EXERCISE: In the listing below, locate the line containing "230V, Ø165mm" and the line containing "hương pháp niềng". Output both of them and every line between, exactly as written, and nothing more.
(EXERCISE MATERIALS begins)
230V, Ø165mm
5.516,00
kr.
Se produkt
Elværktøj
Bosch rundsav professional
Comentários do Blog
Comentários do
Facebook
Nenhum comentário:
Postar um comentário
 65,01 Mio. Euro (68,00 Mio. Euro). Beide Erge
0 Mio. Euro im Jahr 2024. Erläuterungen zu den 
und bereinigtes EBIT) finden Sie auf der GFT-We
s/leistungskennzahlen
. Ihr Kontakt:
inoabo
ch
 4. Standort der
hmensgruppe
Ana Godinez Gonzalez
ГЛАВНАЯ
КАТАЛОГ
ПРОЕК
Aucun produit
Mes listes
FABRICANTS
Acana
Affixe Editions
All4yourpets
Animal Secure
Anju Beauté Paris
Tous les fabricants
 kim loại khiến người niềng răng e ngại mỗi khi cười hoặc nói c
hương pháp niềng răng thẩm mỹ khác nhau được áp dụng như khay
(EXERCISE MATERIALS ends)
(EXERCISE MATERIALS begins)
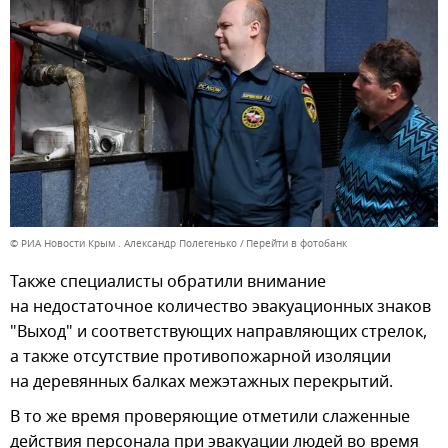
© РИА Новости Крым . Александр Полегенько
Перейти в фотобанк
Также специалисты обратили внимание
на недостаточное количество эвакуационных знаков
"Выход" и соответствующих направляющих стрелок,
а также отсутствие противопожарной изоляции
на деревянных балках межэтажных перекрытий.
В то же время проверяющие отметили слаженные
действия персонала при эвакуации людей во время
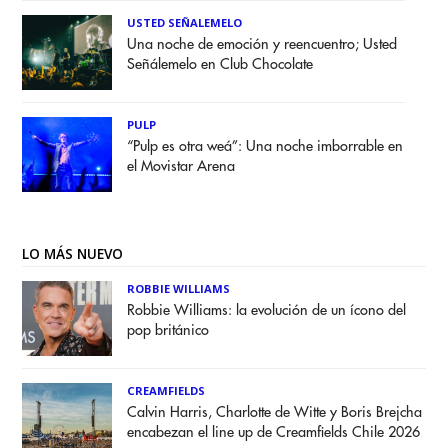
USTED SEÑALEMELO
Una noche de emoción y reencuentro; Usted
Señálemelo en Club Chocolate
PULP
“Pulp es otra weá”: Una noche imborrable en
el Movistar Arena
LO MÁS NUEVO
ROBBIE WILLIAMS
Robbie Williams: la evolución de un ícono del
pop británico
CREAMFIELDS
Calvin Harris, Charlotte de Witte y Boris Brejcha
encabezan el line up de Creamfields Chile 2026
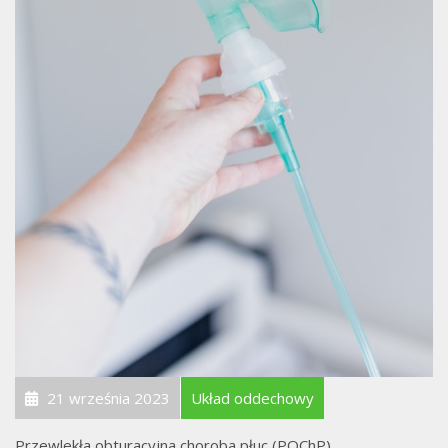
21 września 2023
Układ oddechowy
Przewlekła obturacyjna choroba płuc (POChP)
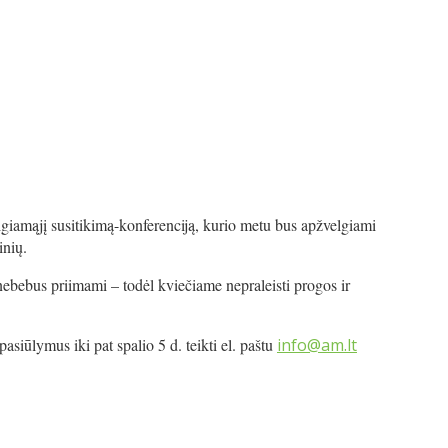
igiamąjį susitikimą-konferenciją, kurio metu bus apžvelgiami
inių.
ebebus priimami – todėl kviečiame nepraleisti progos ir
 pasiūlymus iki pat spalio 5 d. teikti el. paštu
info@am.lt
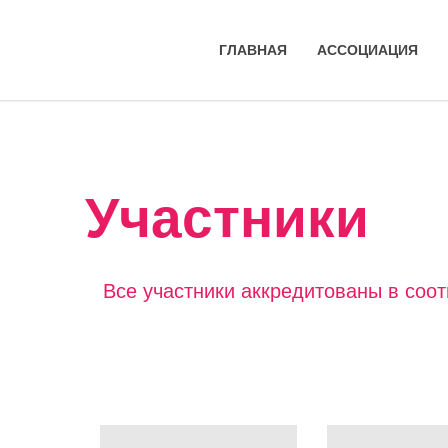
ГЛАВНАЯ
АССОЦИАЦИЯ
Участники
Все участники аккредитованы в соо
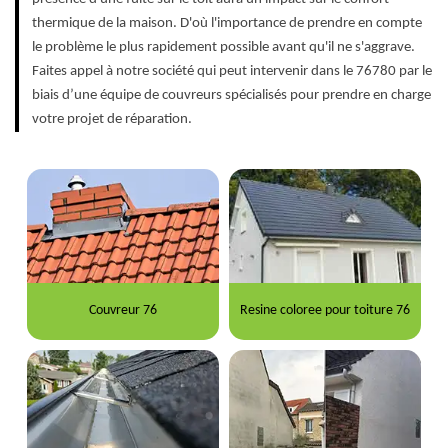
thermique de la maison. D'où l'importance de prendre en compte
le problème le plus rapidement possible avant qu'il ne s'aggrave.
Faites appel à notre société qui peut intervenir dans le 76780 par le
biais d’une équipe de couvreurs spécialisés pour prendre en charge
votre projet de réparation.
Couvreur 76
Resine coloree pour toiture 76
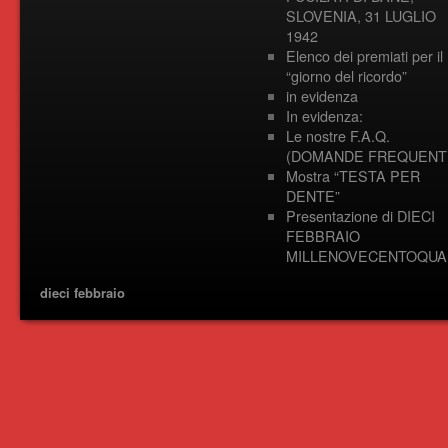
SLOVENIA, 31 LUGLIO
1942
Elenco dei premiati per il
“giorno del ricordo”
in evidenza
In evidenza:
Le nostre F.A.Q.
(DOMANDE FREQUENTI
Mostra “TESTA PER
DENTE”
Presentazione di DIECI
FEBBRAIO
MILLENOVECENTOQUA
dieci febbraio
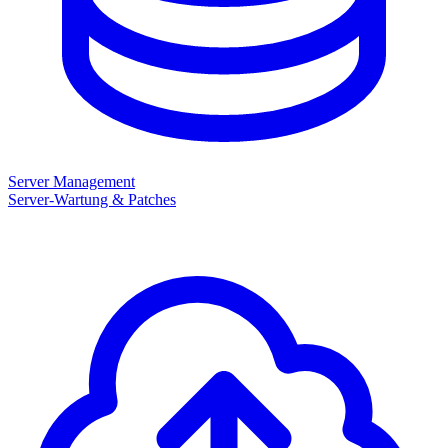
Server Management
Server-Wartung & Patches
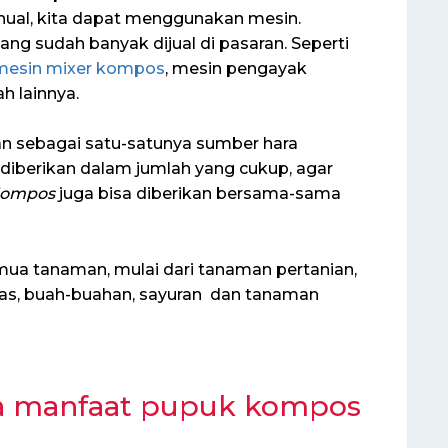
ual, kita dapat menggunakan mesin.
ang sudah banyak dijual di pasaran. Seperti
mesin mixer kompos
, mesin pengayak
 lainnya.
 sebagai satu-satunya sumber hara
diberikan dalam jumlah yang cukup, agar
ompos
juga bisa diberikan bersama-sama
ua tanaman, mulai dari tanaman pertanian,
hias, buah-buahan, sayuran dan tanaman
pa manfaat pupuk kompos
(EXERCISE MATERIALS ends)
(EXERCISE MATERIALS begins)
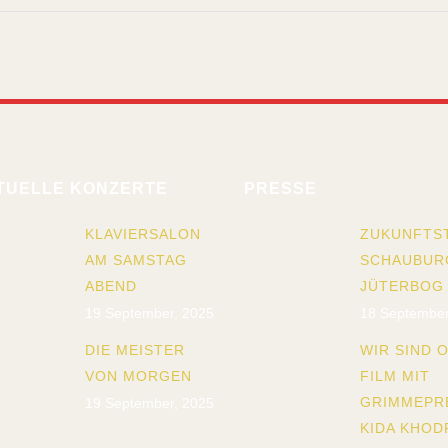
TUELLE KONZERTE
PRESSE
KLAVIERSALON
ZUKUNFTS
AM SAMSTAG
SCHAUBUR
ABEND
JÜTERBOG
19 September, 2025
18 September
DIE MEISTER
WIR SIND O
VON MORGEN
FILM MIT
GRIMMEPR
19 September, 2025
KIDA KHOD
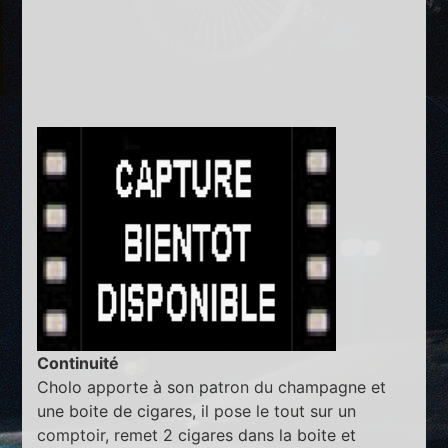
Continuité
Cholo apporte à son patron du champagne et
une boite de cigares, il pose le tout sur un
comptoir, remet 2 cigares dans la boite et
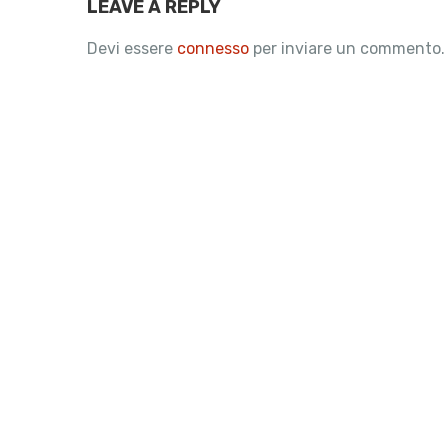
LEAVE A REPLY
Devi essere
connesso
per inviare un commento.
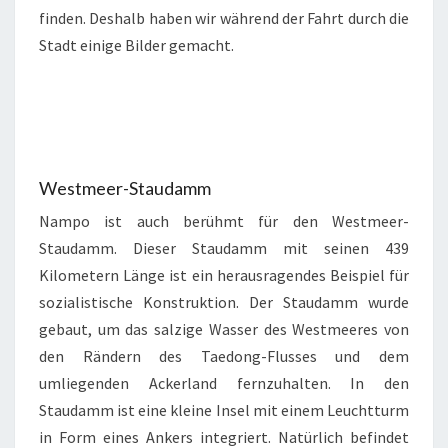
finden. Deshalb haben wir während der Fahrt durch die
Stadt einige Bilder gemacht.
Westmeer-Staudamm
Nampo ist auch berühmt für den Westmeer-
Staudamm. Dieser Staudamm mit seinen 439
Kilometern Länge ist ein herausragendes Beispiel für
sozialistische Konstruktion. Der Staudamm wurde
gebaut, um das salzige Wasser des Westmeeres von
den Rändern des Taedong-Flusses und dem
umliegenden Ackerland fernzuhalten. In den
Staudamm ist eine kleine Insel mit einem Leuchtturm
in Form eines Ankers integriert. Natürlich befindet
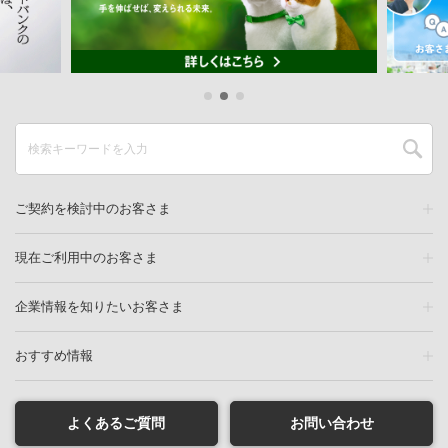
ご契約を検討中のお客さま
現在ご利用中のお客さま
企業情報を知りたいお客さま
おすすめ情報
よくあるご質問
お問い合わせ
(EXERCISE MATERIALS ends)
EXERCISE RESPONSE:
230V, Ø165mm
5.516,00
kr.
Se produkt
Elværktøj
Bosch rundsav professional
Comentários do Blog
Comentários do
Facebook
Nenhum comentário:
Postar um comentário
 65,01 Mio. Euro (68,00 Mio. Euro). Beide Erge
0 Mio. Euro im Jahr 2024. Erläuterungen zu den 
und bereinigtes EBIT) finden Sie auf der GFT-We
s/leistungskennzahlen
. Ihr Kontakt:
inoabo
ch
 4. Standort der
hmensgruppe
Ana Godinez Gonzalez
ГЛАВНАЯ
КАТАЛОГ
ПРОЕК
Aucun produit
Mes listes
FABRICANTS
Acana
Affixe Editions
All4yourpets
Animal Secure
Anju Beauté Paris
Tous les fabricants
 kim loại khiến người niềng răng e ngại mỗi khi cười hoặc nói c
hương pháp niềng răng thẩm mỹ khác nhau được áp dụng như khay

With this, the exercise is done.